On 8 August 2018, the NICE released Technology appraisal guidance [TA535] on lenvatinib (Lenvima, Eisai) and sorafenib (Nexavar, Bayer) for progressive, locally advanced or metastatic differentiated thyroid cancer in adults who have had radioactive iodine.
Lenvatinib and sorafenib are recommended as options for treating progressive, locally advanced or metastatic differentiated thyroid cancer (papillary, follicular or Hürthle cell) in adults whose disease does not respond to radioactive iodine, only if:
- they have not had a tyrosine kinase inhibitor before or
- they have had to stop taking a tyrosine kinase inhibitor within 3 months of starting it because of toxicity (specifically, toxicity that cannot be managed by dose delay or dose modification).

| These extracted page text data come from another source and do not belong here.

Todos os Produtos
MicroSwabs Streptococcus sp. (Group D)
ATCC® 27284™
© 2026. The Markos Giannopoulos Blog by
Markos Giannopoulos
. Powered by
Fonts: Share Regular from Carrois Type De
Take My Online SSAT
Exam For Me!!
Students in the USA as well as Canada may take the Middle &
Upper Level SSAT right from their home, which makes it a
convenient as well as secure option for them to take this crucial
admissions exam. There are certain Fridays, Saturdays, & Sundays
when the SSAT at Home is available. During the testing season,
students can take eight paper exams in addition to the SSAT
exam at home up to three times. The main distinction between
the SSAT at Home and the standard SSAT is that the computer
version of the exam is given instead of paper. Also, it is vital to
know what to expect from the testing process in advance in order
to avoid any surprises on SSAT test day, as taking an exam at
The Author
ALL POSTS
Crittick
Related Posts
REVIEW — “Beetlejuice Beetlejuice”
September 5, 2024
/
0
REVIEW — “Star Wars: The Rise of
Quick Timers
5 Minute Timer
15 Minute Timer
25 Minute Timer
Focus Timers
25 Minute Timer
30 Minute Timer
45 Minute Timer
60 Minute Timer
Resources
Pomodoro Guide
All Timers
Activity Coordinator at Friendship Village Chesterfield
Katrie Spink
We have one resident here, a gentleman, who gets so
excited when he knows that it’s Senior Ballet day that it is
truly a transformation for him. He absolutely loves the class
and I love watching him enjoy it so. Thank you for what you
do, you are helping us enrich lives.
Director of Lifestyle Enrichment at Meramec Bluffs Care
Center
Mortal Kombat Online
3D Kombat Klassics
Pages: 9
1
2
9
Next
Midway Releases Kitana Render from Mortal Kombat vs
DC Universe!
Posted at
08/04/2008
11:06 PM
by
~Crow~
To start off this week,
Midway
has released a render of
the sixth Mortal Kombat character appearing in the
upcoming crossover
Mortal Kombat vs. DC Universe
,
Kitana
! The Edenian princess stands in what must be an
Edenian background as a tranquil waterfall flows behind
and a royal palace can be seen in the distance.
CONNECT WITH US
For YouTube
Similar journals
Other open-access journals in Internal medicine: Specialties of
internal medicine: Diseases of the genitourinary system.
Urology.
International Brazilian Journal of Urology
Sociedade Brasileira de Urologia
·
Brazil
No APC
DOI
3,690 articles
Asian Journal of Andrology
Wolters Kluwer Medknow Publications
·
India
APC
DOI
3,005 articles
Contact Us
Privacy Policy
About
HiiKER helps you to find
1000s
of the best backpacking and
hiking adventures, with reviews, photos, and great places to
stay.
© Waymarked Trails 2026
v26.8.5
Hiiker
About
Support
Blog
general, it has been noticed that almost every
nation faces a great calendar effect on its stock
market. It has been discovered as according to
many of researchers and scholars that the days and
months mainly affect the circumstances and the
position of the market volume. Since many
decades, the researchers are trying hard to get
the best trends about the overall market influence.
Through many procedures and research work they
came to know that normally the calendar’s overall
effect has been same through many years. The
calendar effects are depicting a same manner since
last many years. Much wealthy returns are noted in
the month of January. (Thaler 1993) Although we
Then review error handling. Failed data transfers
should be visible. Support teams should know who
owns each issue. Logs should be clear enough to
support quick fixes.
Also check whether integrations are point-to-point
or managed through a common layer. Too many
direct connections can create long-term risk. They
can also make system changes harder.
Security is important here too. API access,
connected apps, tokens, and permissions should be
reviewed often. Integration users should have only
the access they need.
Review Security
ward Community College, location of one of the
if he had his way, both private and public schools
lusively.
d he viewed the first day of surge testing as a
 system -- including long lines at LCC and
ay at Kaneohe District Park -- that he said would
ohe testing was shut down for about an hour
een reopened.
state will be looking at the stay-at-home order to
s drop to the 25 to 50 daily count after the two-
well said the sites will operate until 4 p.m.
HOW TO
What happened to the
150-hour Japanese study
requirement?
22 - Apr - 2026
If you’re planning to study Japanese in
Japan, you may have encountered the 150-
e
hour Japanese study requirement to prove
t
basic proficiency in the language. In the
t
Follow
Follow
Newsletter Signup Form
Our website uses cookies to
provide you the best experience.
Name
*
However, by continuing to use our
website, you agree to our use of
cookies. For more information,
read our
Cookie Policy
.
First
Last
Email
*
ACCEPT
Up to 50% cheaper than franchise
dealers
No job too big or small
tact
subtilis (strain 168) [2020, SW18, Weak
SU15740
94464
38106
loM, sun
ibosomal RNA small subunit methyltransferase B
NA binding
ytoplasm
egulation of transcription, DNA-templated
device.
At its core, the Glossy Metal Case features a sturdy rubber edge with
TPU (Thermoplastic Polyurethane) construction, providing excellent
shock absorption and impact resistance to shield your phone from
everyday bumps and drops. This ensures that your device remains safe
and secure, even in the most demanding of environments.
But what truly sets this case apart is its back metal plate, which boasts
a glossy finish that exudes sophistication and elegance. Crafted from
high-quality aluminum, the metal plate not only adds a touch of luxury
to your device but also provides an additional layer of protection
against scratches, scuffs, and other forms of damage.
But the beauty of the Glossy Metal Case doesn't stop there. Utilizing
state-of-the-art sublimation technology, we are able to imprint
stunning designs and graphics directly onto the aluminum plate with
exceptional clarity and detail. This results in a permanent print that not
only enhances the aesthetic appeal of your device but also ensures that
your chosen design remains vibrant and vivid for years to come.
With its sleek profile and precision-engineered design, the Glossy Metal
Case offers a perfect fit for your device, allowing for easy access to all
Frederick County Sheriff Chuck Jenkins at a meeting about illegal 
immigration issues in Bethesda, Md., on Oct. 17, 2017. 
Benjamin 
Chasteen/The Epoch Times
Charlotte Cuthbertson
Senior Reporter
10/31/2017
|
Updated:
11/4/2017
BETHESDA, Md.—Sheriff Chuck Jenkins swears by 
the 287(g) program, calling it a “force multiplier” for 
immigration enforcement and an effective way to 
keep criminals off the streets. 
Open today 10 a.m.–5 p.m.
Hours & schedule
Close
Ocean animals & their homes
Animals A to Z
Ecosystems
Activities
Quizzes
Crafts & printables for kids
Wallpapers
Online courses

Lenvatinib and sorafenib are recommended only if the companies provide them according to the commercial agreements.
This recommendation is not intended to affect treatment with lenvatinib or sorafenib that was started in the NHS before this guidance was published. Patients having treatment outside this recommendation may continue without change to the funding arrangements in place for them before this guidance was published, until they and their NHS clinician consider it appropriate to stop.
Tyrosine kinase inhibitors, lenvatinib and sorafenib are the only treatment options for progressive, locally advanced or metastatic differentiated thyroid cancer after surgery and radioactive iodine. For patients who cannot have lenvatinib or sorafenib, best supportive care is the only option.
Dosage of lenvatinib in the marketing authorisations is 24 mg (2×10 mg capsules and 1×4 mg capsule) once daily and for sorafenib 400 mg (2×200 mg tablets) twice daily (equivalent to a total daily dose of 800 mg). Treatment should continue as long as clinical benefit is observed or until unacceptable toxicity occurs.
Clinical trial evidence shows that lenvatinib and sorafenib are both effective in delaying disease progression, but there is a higher response rate with lenvatinib and it may delay progression for longer. Clinical expert advice is that this response is associated with an improvement in symptoms, which is valued by patients. Lenvatinib and sorafenib also increase the overall survival, but it is uncertain by how long.
The cost-effectiveness estimates are higher than what NICE normally considers acceptable, and lenvatinib and sorafenib do not meet NICE's end-of-life criteria. But the treatments do increase length of life and there are no other treatments available for the condition. Also, the cost-effectiveness estimates do not capture the benefits of patients having a response to treatment, that is, an improvement in symptoms.
Taking all this into account, lenvatinib and sorafenib are recommended as treatment options for differentiated thyroid cancer after radioactive iodine. However, they are recommended only for patients who have not had tyrosine kinase inhibitors before, or who have to stop them early because of tolerability (specifically, toxicity that cannot be managed by dose delay or dose modification). This is because there is not enough clinical evidence and no cost-effectiveness evidence to determine whether the treatments are effective when used sequentially.
The price of lenvatinib is 1,437 GBP per 30×10 mg pack and per 30×4 mg pack (excluding VAT; British national formulary online [accessed July 2017]). The price of sorafenib is 3,576.56 GBP per 112×200 mg pack (excluding VAT; British national formulary online [accessed July 2017]). The companies have commercial agreements. This makes lenvatinib and sorafenib available to the NHS with a discount. The size of the discount is commercial in confidence. It is the companies’ responsibility to let relevant NHS organisations know details of the discount.